Loads of Entware stuff installed working perfectly AFAICT.
I do seem to have periodic hiccups with log files and Scribe / uiScribe config getting a little borked.
When this happens I tend to get split entries and the ui log display doesn't work anymore as its stuck looking at the initial boot entries only.
Just did scribe uninstall/reinstall cycle and all works great now. That usually is the case. But this has happened before, like things get screwed up on updates maybe?
I think the symptom eminates from loss of the /tmp/sys-log.log symlink to /opt location but I stupidly didn't look at it before doing the reinstall, and wondering if there's a cause for that symptom....

My specific question is - what log_path should be set to (or does it not matter?)

Quick scan now (post reinstall) shows:
- symlink from /tmp/syslog.log -> opt/var/log/messages (not one for syslog.log-1 - that is a standard file entry)
- 'blocking directories' exist /jffs/syslog.log and syslog.log-1
- nvram log_path=/jffs

Scribe status is all happy at the moment (see below) but Is that nvram correct? Or would it be better if it was set to /tmp?
I see that the blocking directories are supposed to force redirect back to tmp but would it be better if the log_path pointed there in the first place?

TIA...

1708181970137.png
 
Some routers are /jffs and some are /tmp. Scribe was updated a while ago to suss out when installed where it is on the particular router, and do the links accordingly. But it doesn't do anything with nvram, as far as I know. Leave it.
 
Some routers are /jffs and some are /tmp. Scribe was updated a while ago to suss out when installed where it is on the particular router, and do the links accordingly. But it doesn't do anything with nvram, as far as I know. Leave it.

OK will do. Unless it keeps breaking on updates, in which case I might try changing NVRAM and see if that is the issue.
 
Looking at the original post, you are somewhat messed up if your NVRAM is pointing to /jffs and scribe thinks it is /tmp. Scribe kills syslogd and starts syslog-ng pointed directly at the log sockets; it then copies the log so far into the messages file; then turns the default log locations into directories to interfere with the copying that the firmware might do.
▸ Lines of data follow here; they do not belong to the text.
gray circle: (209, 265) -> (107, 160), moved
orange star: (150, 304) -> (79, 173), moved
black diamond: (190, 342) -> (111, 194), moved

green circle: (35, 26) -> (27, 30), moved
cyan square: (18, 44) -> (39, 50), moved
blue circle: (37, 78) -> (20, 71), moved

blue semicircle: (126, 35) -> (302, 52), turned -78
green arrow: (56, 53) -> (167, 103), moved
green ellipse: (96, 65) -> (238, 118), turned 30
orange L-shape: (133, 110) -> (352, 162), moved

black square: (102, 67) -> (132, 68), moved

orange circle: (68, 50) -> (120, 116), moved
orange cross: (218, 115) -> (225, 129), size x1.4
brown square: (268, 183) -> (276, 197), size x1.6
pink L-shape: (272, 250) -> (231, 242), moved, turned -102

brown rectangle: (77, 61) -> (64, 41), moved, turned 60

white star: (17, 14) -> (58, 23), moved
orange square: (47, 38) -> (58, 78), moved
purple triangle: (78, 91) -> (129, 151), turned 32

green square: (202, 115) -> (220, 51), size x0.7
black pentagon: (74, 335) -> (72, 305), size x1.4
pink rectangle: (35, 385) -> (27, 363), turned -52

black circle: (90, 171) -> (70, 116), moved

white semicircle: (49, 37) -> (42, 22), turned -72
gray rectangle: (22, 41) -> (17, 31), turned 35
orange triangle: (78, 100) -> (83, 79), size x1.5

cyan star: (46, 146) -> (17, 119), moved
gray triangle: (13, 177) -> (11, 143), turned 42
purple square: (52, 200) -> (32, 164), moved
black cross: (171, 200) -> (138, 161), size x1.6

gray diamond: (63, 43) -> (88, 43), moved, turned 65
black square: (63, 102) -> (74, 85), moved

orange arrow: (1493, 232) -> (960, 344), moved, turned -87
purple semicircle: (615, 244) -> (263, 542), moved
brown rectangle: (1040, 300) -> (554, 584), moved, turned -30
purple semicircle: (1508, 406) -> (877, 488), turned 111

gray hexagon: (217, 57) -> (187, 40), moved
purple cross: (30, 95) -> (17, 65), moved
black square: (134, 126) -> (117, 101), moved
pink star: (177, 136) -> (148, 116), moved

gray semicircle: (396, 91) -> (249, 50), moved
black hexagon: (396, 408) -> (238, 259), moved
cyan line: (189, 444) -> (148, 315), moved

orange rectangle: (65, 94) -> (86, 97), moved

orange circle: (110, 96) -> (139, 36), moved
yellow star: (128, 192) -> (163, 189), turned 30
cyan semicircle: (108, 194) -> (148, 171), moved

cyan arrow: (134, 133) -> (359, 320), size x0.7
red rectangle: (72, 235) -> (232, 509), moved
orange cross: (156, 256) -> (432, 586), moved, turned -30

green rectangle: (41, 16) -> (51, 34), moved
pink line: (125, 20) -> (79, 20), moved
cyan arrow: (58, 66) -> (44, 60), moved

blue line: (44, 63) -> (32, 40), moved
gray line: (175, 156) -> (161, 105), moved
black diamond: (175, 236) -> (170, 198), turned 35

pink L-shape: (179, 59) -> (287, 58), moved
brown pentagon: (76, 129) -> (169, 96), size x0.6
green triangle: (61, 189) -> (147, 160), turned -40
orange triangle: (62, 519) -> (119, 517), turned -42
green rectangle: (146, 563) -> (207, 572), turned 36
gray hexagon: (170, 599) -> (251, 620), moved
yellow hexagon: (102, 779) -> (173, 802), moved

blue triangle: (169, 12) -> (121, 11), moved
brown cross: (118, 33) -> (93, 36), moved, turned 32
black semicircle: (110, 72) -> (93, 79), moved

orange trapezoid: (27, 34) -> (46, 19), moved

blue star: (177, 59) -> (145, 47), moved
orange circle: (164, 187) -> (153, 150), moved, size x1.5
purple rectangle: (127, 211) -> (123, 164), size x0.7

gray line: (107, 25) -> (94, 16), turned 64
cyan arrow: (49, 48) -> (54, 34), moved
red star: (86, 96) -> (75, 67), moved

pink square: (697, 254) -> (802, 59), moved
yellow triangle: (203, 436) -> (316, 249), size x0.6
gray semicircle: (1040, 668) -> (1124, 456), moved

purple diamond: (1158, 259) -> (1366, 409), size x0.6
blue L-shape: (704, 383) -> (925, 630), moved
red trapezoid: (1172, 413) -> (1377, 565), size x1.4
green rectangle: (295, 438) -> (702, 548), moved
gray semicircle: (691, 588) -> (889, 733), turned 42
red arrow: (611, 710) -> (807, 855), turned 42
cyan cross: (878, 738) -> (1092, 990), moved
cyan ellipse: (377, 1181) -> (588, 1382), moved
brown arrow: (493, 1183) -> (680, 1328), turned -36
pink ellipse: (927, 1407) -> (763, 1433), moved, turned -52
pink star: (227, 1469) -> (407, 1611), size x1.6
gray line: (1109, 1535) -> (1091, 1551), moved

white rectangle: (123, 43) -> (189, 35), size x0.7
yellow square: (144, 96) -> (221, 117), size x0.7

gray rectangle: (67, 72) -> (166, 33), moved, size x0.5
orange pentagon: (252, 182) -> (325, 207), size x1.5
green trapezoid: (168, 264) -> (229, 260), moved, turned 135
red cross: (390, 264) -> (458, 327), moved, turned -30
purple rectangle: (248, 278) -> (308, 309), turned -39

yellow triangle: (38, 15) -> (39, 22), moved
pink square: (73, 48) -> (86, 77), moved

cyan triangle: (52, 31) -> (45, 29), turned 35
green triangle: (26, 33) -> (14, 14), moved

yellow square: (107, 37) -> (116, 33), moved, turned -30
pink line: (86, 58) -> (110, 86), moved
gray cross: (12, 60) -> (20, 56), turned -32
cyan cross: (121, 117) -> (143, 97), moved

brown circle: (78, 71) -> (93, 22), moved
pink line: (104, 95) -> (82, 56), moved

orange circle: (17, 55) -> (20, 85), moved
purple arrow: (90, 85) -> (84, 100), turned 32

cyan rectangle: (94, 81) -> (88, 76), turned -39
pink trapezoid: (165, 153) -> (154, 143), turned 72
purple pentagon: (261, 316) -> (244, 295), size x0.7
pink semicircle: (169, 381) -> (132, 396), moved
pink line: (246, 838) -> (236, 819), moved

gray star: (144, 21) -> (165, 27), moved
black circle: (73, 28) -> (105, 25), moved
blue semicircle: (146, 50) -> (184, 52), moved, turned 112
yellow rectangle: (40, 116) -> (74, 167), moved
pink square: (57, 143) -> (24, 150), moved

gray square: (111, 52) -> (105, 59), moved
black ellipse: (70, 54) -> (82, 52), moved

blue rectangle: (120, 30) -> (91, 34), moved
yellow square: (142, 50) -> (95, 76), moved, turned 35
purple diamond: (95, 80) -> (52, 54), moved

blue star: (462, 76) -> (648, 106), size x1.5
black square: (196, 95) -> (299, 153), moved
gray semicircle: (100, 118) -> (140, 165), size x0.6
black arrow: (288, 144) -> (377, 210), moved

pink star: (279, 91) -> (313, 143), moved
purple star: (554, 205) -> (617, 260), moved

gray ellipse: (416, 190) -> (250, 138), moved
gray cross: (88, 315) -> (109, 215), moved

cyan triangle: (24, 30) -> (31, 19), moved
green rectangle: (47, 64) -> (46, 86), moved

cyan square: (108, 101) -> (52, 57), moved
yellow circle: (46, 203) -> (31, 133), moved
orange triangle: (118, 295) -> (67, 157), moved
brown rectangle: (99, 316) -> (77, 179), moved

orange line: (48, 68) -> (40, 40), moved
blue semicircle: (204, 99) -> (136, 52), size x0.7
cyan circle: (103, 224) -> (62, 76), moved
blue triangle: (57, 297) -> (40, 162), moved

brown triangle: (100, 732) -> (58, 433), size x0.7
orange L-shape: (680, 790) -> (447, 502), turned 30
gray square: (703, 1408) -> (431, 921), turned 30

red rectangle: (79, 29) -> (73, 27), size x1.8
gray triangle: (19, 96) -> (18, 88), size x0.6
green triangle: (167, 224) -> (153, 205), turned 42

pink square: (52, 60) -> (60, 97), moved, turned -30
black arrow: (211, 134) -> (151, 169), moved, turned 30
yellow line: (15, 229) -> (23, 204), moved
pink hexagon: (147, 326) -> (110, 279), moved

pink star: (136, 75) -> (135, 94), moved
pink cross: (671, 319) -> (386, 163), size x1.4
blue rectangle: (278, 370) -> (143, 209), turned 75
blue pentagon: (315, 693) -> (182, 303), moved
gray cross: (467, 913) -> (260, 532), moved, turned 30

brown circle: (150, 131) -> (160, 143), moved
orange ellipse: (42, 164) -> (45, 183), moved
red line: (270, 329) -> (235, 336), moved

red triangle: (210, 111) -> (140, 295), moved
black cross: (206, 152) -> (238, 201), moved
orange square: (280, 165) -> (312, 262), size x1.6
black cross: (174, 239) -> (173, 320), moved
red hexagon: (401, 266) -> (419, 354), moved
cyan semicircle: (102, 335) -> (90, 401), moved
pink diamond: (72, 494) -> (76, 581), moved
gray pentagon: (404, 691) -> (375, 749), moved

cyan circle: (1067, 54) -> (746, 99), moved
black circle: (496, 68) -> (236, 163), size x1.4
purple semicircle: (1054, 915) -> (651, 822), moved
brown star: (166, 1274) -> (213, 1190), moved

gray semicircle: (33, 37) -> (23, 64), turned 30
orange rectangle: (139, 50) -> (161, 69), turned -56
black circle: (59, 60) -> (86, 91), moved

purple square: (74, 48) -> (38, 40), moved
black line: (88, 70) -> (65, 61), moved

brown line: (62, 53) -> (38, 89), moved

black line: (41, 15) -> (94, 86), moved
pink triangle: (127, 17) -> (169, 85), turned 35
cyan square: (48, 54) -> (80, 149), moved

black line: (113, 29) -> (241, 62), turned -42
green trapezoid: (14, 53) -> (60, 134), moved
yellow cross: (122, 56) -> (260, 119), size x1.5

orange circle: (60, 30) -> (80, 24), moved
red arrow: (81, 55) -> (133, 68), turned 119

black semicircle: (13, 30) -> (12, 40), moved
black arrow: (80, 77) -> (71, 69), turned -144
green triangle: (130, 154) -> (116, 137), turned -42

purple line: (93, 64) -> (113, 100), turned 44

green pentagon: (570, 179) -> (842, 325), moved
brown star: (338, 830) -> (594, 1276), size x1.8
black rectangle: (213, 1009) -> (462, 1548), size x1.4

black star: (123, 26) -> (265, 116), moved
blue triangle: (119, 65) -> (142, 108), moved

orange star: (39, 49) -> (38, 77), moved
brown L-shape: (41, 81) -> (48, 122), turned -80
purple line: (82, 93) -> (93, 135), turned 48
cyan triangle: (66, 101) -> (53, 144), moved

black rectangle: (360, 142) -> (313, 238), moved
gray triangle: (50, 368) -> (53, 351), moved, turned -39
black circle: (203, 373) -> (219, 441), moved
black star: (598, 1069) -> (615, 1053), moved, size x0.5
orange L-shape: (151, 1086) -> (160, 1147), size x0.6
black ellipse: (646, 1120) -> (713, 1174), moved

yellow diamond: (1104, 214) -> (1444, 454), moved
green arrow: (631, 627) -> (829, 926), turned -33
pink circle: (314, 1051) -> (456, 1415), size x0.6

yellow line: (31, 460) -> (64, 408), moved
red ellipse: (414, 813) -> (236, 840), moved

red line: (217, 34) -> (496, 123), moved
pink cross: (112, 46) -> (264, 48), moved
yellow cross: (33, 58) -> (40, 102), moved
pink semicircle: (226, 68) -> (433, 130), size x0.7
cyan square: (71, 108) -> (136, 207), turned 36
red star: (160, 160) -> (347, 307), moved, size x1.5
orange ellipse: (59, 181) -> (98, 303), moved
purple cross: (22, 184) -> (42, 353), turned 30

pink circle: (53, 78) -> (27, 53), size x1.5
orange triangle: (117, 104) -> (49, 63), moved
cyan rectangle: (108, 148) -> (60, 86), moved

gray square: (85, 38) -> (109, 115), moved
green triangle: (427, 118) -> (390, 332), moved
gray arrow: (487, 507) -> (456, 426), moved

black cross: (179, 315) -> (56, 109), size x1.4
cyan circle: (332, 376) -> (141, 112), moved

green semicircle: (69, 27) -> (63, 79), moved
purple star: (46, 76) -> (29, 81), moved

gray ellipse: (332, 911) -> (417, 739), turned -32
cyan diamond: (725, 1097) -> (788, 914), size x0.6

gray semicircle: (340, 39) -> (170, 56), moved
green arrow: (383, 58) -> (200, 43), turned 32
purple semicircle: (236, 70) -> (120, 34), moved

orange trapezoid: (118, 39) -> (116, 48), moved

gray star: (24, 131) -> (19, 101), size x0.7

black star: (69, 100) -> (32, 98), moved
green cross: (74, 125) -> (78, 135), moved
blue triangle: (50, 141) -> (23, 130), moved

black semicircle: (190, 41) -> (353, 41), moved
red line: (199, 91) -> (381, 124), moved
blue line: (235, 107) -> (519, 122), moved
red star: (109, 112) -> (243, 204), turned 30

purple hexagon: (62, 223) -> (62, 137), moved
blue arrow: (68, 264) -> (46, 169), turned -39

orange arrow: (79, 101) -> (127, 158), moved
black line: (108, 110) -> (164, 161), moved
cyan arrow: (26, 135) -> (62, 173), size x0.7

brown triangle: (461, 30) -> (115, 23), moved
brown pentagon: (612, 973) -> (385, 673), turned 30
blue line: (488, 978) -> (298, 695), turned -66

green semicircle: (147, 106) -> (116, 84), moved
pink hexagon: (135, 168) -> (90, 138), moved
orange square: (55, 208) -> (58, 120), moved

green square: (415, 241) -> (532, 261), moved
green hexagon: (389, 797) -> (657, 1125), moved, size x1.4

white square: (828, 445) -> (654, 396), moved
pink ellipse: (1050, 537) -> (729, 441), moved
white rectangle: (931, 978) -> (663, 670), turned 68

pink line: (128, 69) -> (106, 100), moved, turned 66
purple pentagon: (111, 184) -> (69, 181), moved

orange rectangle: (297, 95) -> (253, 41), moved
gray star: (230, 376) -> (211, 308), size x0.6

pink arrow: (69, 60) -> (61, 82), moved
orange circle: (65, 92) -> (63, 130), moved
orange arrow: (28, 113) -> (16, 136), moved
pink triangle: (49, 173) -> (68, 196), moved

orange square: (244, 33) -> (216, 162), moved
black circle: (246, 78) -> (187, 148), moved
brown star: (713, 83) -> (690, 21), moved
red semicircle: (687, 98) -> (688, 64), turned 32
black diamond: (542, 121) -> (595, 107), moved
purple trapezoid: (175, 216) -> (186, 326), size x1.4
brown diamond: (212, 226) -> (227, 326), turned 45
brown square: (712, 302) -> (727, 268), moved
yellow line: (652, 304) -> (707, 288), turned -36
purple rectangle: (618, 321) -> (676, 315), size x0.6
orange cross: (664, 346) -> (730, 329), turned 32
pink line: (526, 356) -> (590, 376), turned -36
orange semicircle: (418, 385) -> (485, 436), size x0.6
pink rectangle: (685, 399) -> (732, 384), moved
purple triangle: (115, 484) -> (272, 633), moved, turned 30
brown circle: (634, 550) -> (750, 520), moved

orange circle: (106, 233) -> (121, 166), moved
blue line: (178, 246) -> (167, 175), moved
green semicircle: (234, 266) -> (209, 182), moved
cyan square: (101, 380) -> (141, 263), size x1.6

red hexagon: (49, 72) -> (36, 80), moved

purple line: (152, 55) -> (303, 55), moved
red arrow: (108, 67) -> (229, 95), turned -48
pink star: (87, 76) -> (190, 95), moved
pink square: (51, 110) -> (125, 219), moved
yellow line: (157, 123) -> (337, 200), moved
But if the firmware is writing the starting log to a location other than where scribe thinks it is, you will lose the starting part of the log, I think. Scribe also handles exiting syslog-ng and restoring the default log (and back again) and I think you will get messed up there, too.

If you've messed with the nvram variable maybe you can find out where the default log is on an AX68 by searching here and putting it back to where it was. But to be honest, I'd reset to defaults and start all over.

There is nothing in scribe and syslog-ng that fools with nvram.
 
From scribe's point of view, everything is working "as intended". The blocking directories are in /jffs where the system thinks they belong (hence the nvram pointing to /jffs).

As an aside, scribe does not write to nvram. In fact, it doesn't even use nvram to figure out where the syslog.log file is being stored; before syslogd is killed, the command that the firmware used to start syslogd is interrogated to see where it's putting the syslog.log file. I can't remember for sure if I didn't know there was a way to interrogate nvram to see where it thinks the syslog.log file should be, or if the nvram log_path variable is a recent addition to the router software, and I couldn't count on it being there. I have suspicion it's the latter though. I have no idea if anything besides syslogd uses the log_path variable.